_ENTRIES SHOWN_:
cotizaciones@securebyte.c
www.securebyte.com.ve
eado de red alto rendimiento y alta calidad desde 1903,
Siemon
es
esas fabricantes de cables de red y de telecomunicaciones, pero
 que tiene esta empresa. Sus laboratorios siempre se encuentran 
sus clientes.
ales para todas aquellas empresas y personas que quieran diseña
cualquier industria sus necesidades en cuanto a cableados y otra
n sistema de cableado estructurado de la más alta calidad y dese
* * *
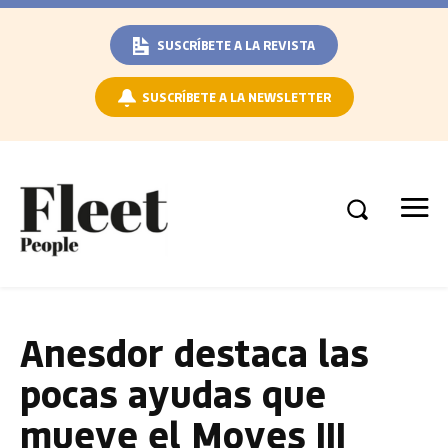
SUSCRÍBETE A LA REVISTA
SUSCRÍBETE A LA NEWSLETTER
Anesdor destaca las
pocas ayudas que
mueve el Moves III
...
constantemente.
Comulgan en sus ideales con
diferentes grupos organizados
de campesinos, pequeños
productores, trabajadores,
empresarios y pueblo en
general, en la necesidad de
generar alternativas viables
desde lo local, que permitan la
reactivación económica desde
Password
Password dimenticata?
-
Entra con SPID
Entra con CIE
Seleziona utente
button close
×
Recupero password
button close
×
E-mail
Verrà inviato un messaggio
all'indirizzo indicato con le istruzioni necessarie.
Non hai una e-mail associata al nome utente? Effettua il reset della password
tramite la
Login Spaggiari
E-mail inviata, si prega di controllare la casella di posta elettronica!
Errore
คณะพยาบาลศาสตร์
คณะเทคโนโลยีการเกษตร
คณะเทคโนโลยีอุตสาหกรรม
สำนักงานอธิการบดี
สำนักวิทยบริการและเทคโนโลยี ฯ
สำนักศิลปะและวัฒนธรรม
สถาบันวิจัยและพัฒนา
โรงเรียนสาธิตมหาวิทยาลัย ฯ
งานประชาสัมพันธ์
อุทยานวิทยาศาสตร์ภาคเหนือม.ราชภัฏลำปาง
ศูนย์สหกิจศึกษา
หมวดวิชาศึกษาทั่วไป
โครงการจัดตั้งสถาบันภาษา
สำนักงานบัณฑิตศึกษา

_AIM OF THE TASK_: Where the data above reaches the line holding "Seleziona utente", begin printing, and stop after the line holding "สำนักงานบัณฑิตศึกษา". Each line must be reproduced exactly, with nothing else added.

_TASK SOLUTION_:
Seleziona utente
button close
×
Recupero password
button close
×
E-mail
Verrà inviato un messaggio
all'indirizzo indicato con le istruzioni necessarie.
Non hai una e-mail associata al nome utente? Effettua il reset della password
tramite la
Login Spaggiari
E-mail inviata, si prega di controllare la casella di posta elettronica!
Errore
คณะพยาบาลศาสตร์
คณะเทคโนโลยีการเกษตร
คณะเทคโนโลยีอุตสาหกรรม
สำนักงานอธิการบดี
สำนักวิทยบริการและเทคโนโลยี ฯ
สำนักศิลปะและวัฒนธรรม
สถาบันวิจัยและพัฒนา
โรงเรียนสาธิตมหาวิทยาลัย ฯ
งานประชาสัมพันธ์
อุทยานวิทยาศาสตร์ภาคเหนือม.ราชภัฏลำปาง
ศูนย์สหกิจศึกษา
หมวดวิชาศึกษาทั่วไป
โครงการจัดตั้งสถาบันภาษา
สำนักงานบัณฑิตศึกษา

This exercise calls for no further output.